This is a rendering of what a really large star going supernova might look like. The area in white is the explosion of a star of unusually large size. The orange portions are gasses and the yellow portion is where the fragments of the star are colliding and heating the gas rapidly. This image was created to give a visual representation of what SN 2006gy might have looked like. At the time in 2006, this was the brightest and most powerful supernova on record.
Astronomers, astrophysicists and other researchers around the world are constantly trying to find supernovae occurring in the universe. Scientists at California colleges and universities have made many discoveries and breakthroughs in the study of supernovae. If you look up public records in California you will find that in 2011 the Nobel Prize in Physics was awarded to three astronomers from UC Berkeley, John Hopkins University and the Australian National University for their work on type 1a supernovae and dark energy. The cosmology, astronomy and astrophysics programs at the California Institute of Technology, Stanford University, UC Berkeley and UC Santa Barbara consistently rank among the best in the country.
Most people that are interested in supernovae use whatever telescopes they can get access to, but researchers at certain colleges and universities are able to access specialized telescopes like NASA’s Chandra X-ray Observatory. It’s a telescope that orbits the Earth and that has a specialized purpose of being able to observe X-ray emissions from supernovae, clustered galaxies and the materials around black holes.

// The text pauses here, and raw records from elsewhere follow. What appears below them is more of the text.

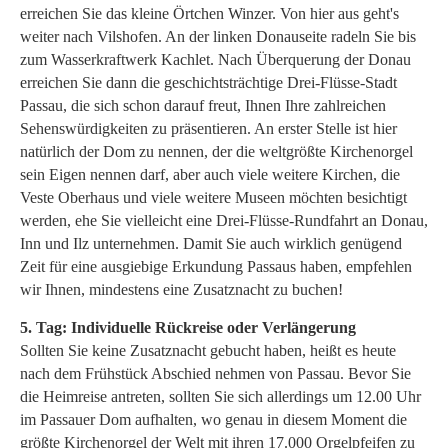
erreichen Sie das kleine Örtchen Winzer. Von hier aus geht's
weiter nach Vilshofen. An der linken Donauseite radeln Sie bis
zum Wasserkraftwerk Kachlet. Nach Überquerung der Donau
erreichen Sie dann die geschichtsträchtige Drei-Flüsse-Stadt
Passau, die sich schon darauf freut, Ihnen Ihre zahlreichen
Sehenswürdigkeiten zu präsentieren. An erster Stelle ist hier
natürlich der Dom zu nennen, der die weltgrößte Kirchenorgel
sein Eigen nennen darf, aber auch viele weitere Kirchen, die
Veste Oberhaus und viele weitere Museen möchten besichtigt
werden, ehe Sie vielleicht eine Drei-Flüsse-Rundfahrt an Donau,
Inn und Ilz unternehmen. Damit Sie auch wirklich genügend
Zeit für eine ausgiebige Erkundung Passaus haben, empfehlen
wir Ihnen, mindestens eine Zusatznacht zu buchen!
5. Tag: Individuelle Rückreise oder Verlängerung
Sollten Sie keine Zusatznacht gebucht haben, heißt es heute
nach dem Frühstück Abschied nehmen von Passau. Bevor Sie
die Heimreise antreten, sollten Sie sich allerdings um 12.00 Uhr
im Passauer Dom aufhalten, wo genau in diesem Moment die
größte Kirchenorgel der Welt mit ihren 17.000 Orgelpfeifen zu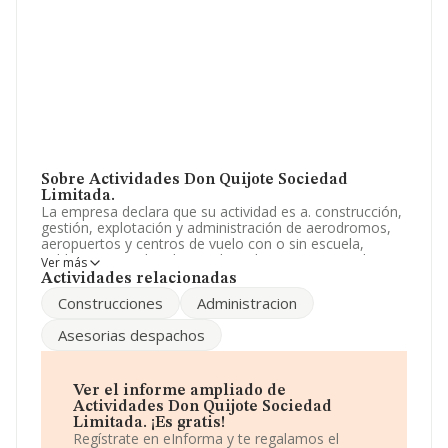
Sobre Actividades Don Quijote Sociedad
Limitada.
La empresa declara que su actividad es a. construcción,
gestión, explotación y administración de aerodromos,
aeropuertos y centros de vuelo con o sin escuela,
publicos y privados destinados a la aviacion privada,
Ver más
publica general y deportiva, tanto terrestres. La
Actividades relacionadas
empresa aparece inscrita en el Registro Mercantil como
Construcciones
Administracion
Sociedad Limitada. Clasifica su actividad CNAE como
'%cnae%', código 6290. No realiza actividad de
Asesorias despachos
importación y/o exportación.
Acerca de la información disponible en INFORMA sobre
los distintos rankings: en 2024 la empresa ha caído 149
Ver el informe ampliado de
puestos a nivel sectorial pasando a ocupar la posición
Actividades Don Quijote Sociedad
3.139, frente a la 2.990 del año anterior. En el ranking de
Limitada. ¡Es gratis!
sectores las siguientes empresas tienen mejor posición:
Regístrate en eInforma y te regalamos el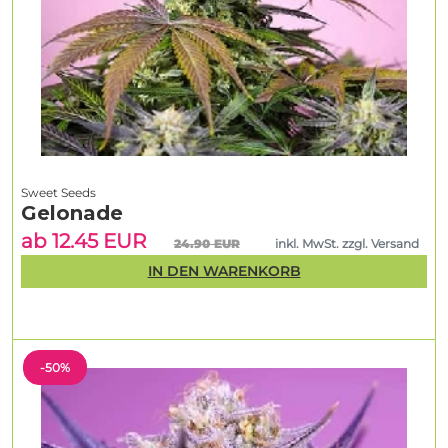
Sweet Seeds
Gelonade
ab 12.45 EUR
24.90 EUR
inkl. MwSt. zzgl. Versand
IN DEN WARENKORB
-50%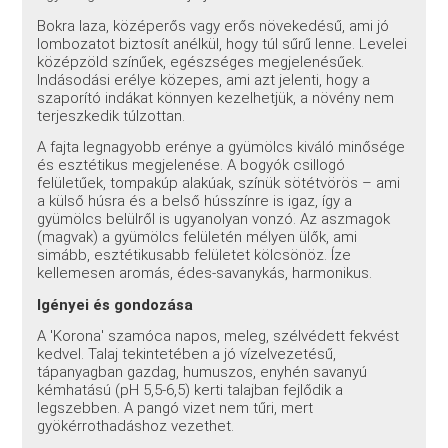
Bokra laza, középerős vagy erős növekedésű, ami jó
lombozatot biztosít anélkül, hogy túl sűrű lenne. Levelei
középzöld színűek, egészséges megjelenésűek.
Indásodási erélye közepes, ami azt jelenti, hogy a
szaporító indákat könnyen kezelhetjük, a növény nem
terjeszkedik túlzottan.
A fajta legnagyobb erénye a gyümölcs kiváló minősége
és esztétikus megjelenése. A bogyók csillogó
felületűek, tompakúp alakúak, színük sötétvörös – ami
a külső húsra és a belső hússzínre is igaz, így a
gyümölcs belülről is ugyanolyan vonzó. Az aszmagok
(magvak) a gyümölcs felületén mélyen ülők, ami
simább, esztétikusabb felületet kölcsönöz. Íze
kellemesen aromás, édes-savanykás, harmonikus.
Igényei és gondozása
A 'Korona' szamóca napos, meleg, szélvédett fekvést
kedvel. Talaj tekintetében a jó vízelvezetésű,
tápanyagban gazdag, humuszos, enyhén savanyú
kémhatású (pH 5,5-6,5) kerti talajban fejlődik a
legszebben. A pangó vizet nem tűri, mert
gyökérrothadáshoz vezethet.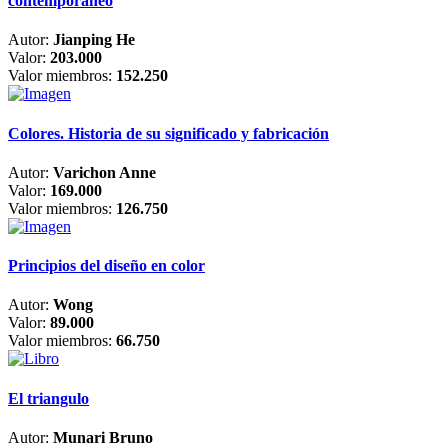
contemporáneo
Autor:
Jianping He
Valor:
203.000
Valor miembros:
152.250
Colores. Historia de su significado y fabricación
Autor:
Varichon Anne
Valor:
169.000
Valor miembros:
126.750
Principios del diseño en color
Autor:
Wong
Valor:
89.000
Valor miembros:
66.750
El triangulo
Autor:
Munari Bruno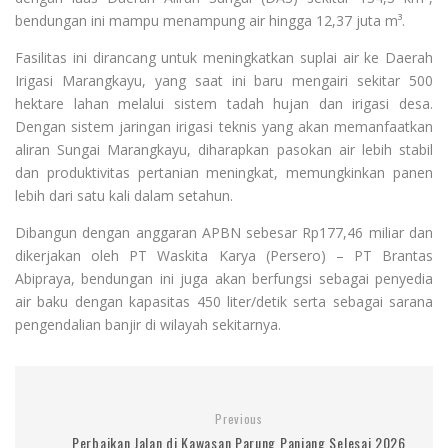
bendungan ini mampu menampung air hingga 12,37 juta m³.
Fasilitas ini dirancang untuk meningkatkan suplai air ke Daerah
Irigasi Marangkayu, yang saat ini baru mengairi sekitar 500
hektare lahan melalui sistem tadah hujan dan irigasi desa.
Dengan sistem jaringan irigasi teknis yang akan memanfaatkan
aliran Sungai Marangkayu, diharapkan pasokan air lebih stabil
dan produktivitas pertanian meningkat, memungkinkan panen
lebih dari satu kali dalam setahun.
Dibangun dengan anggaran APBN sebesar Rp177,46 miliar dan
dikerjakan oleh PT Waskita Karya (Persero) – PT Brantas
Abipraya, bendungan ini juga akan berfungsi sebagai penyedia
air baku dengan kapasitas 450 liter/detik serta sebagai sarana
pengendalian banjir di wilayah sekitarnya.
Previous
Perbaikan Jalan di Kawasan Parung Panjang Selesai 2026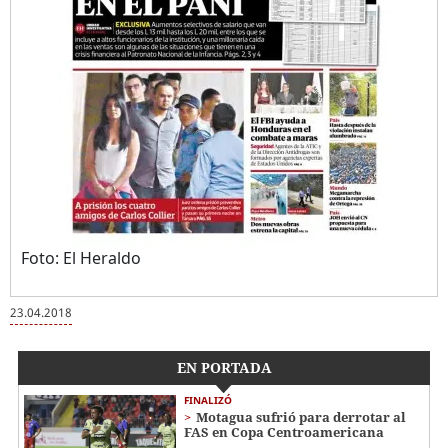
Foto: El Heraldo
23.04.2018
EN PORTADA
FINALIZÓ
Motagua sufrió para derrotar al
FAS en Copa Centroamericana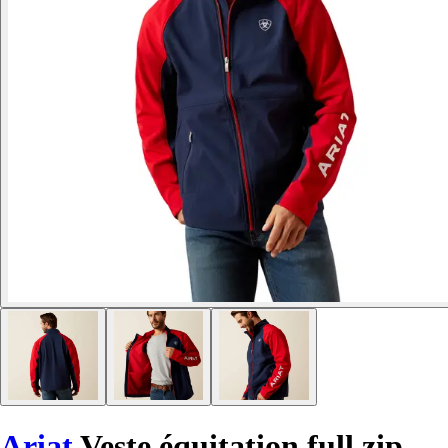
Ariat
Veste équitation full zip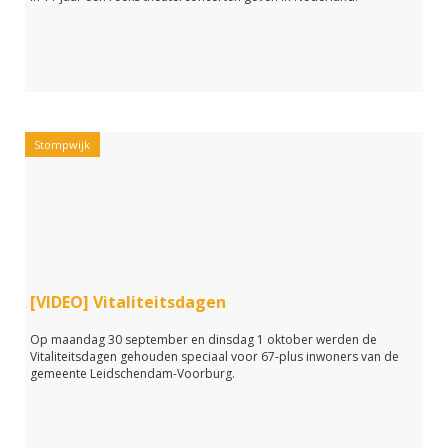
Stompwijk
[VIDEO] Vitaliteitsdagen
Op maandag 30 september en dinsdag 1 oktober werden de
Vitaliteitsdagen gehouden speciaal voor 67-plus inwoners van de
gemeente Leidschendam-Voorburg.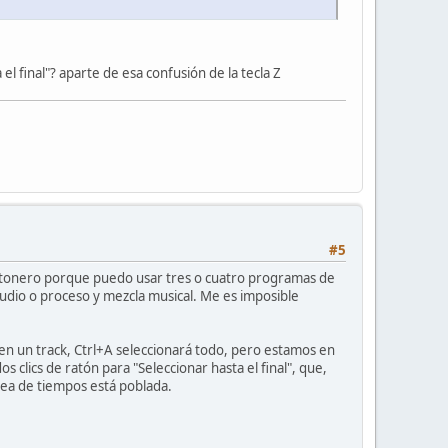
l final"? aparte de esa confusión de la tecla Z
#5
ratonero porque puedo usar tres o cuatro programas de
audio o proceso y mezcla musical. Me es imposible
 en un track, Ctrl+A seleccionará todo, pero estamos en
 clics de ratón para "Seleccionar hasta el final", que,
ínea de tiempos está poblada.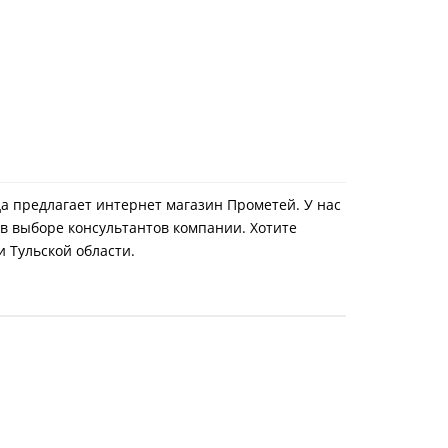
да предлагает интернет магазин Прометей. У нас
в выборе консультантов компании. Хотите
и Тульской области.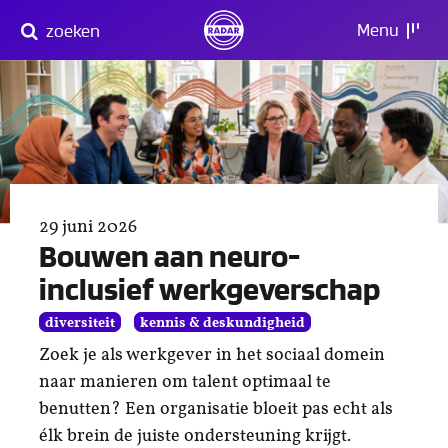
Direct
Menu
zoeken
naar
content
29 juni 2026
Bouwen aan neuro-
inclusief werkgeverschap
diversiteit
kennis & deskundigheid
Zoek je als werkgever in het sociaal domein
naar manieren om talent optimaal te
benutten? Een organisatie bloeit pas echt als
élk brein de juiste ondersteuning krijgt.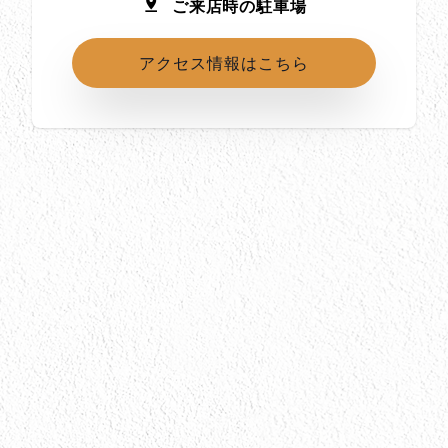
ご来店時の駐車場
アクセス情報はこちら
所在地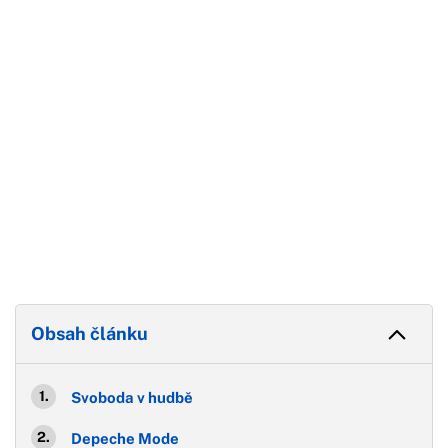
Konec reklamy
Obsah článku
Svoboda v hudbě
Depeche Mode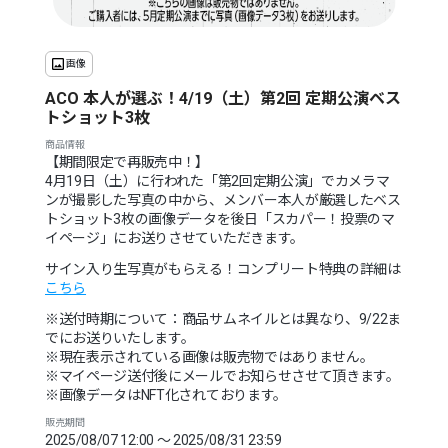
画像
ACO 本人が選ぶ！4/19（土）第2回 定期公演ベス
トショット3枚
商品情報
【期間限定で再販売中！】
4月19日（土）に行われた「第2回定期公演」でカメラマ
ンが撮影した写真の中から、メンバー本人が厳選したベス
トショット3枚の画像データを後日「スカパー！投票のマ
イページ」にお送りさせていただきます。
サイン入り生写真がもらえる！コンプリート特典の詳細は
こちら
※送付時期について：商品サムネイルとは異なり、9/22ま
でにお送りいたします。
※現在表示されている画像は販売物ではありません。
※マイページ送付後にメールでお知らせさせて頂きます。
※画像データはNFT化されております。
販売期間
2025/08/07 12:00 〜 2025/08/31 23:59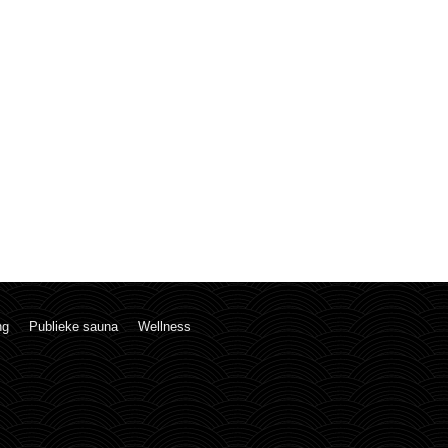
ng
Publieke sauna
Wellness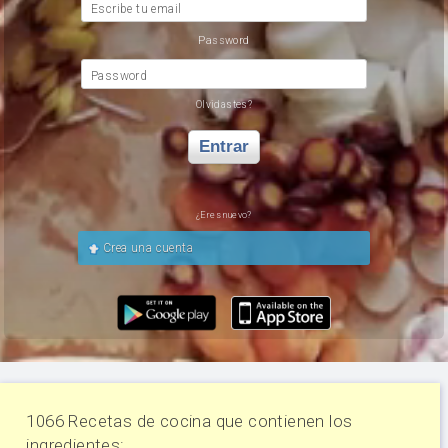
Escribe tu email
Password
Password
Olvidastes?
Entrar
¿Eres nuevo?
Crea una cuenta
1066 Recetas de cocina que contienen los
ingredientes: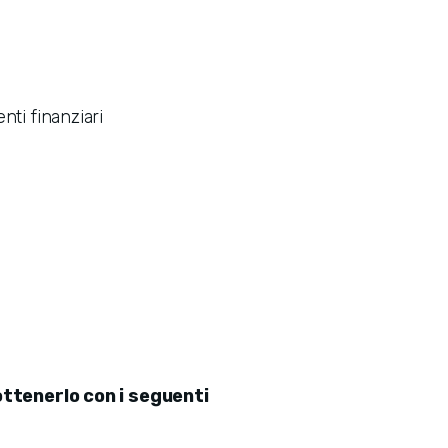
ti finanziari
ottenerlo con i seguenti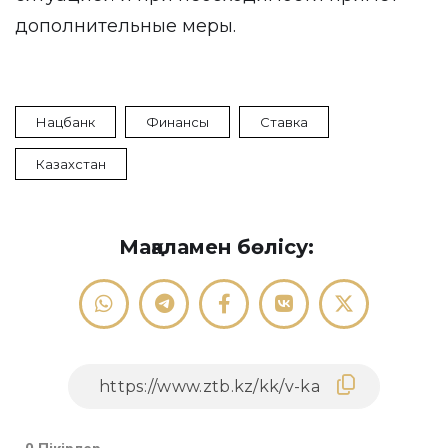
дополнительные меры.
Нацбанк
Финансы
Ставка
Казахстан
Мақаламен бөлісу: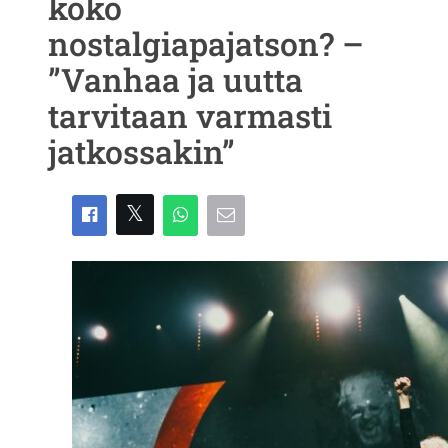
koko
nostalgiapajatson? –
”Vanhaa ja uutta
tarvitaan varmasti
jatkossakin”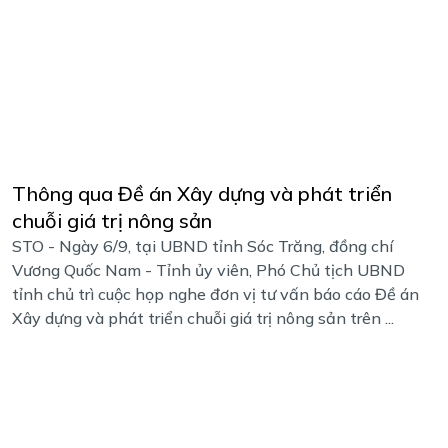
Thông qua Đề án Xây dựng và phát triển
chuỗi giá trị nông sản
STO - Ngày 6/9, tại UBND tỉnh Sóc Trăng, đồng chí
Vương Quốc Nam - Tỉnh ủy viên, Phó Chủ tịch UBND
tỉnh chủ trì ​​​​​​​cuộc họp nghe đơn vị tư vấn báo cáo Đề án
Xây dựng và phát triển chuỗi giá trị nông sản trên ...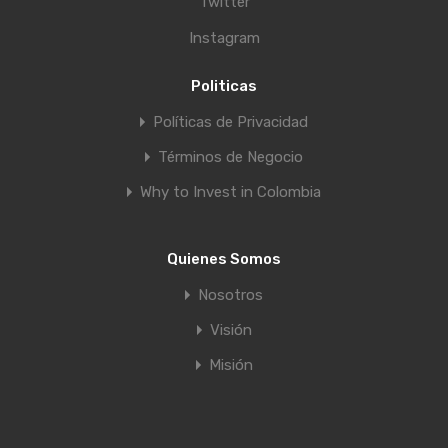
Twitter
Instagram
Politicas
Políticas de Privacidad
Términos de Negocio
Why to Invest in Colombia
Quienes Somos
Nosotros
Visión
Misión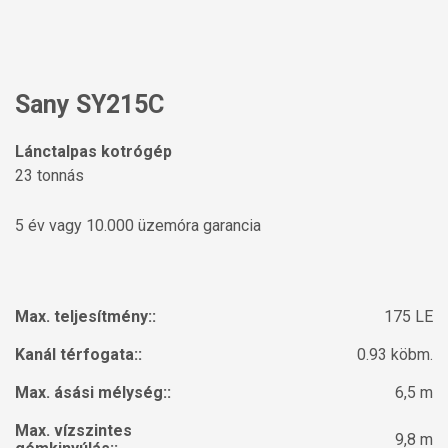
Sany SY215C
Lánctalpas kotrógép
23 tonnás
5 év vagy 10.000 üzemóra garancia
Max. teljesítmény::
175 LE
Kanál térfogata::
0.93 köbm.
Max. ásási mélység::
6,5 m
Max. vízszintes
9,8 m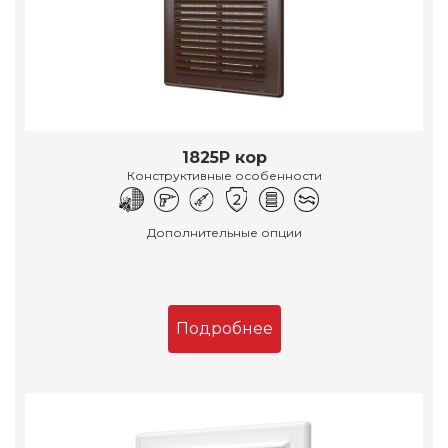
1825Р кор
Конструктивные особенности
Дополнительные опции
Подробнее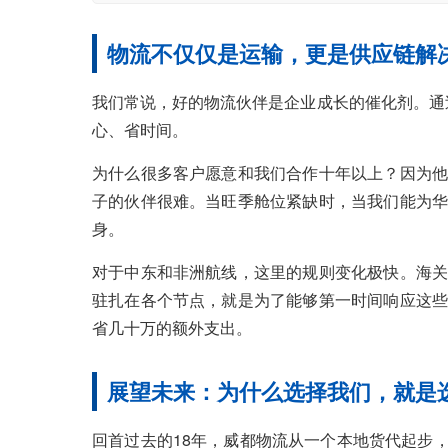
物流不仅仅是运输，更是供应链解
我们常说，好的物流伙伴是企业成长的催化剂。通
心、省时间。
为什么很多客户愿意和我们合作十年以上？因为他
子的伙伴很难。当旺季舱位紧缺时，当我们能为华
身。
对于中东和非洲航线，这里的规则变化极快。海关
驻扎在各个节点，就是为了能够第一时间响应这些
省几十万的额外支出。
展望未来：为什么选择我们，就是
回首过去的18年，威都物流从一个本地货代起步，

In 2012, NASA launched NuSTAR, an orbiting telescope that can focus light in the high energy X-ray spectrum. The telescope is also able to detect X-ray activity and will automatically aim at supernovae and other explosions involving gamma rays. This telescope is a significant development for astronomers and required a great deal of collaboration between leading researchers at several universities and NASA. Hopefully we will have access to a telescope one day that will provide an actual image of a star going supernova instead of having to create a rendering.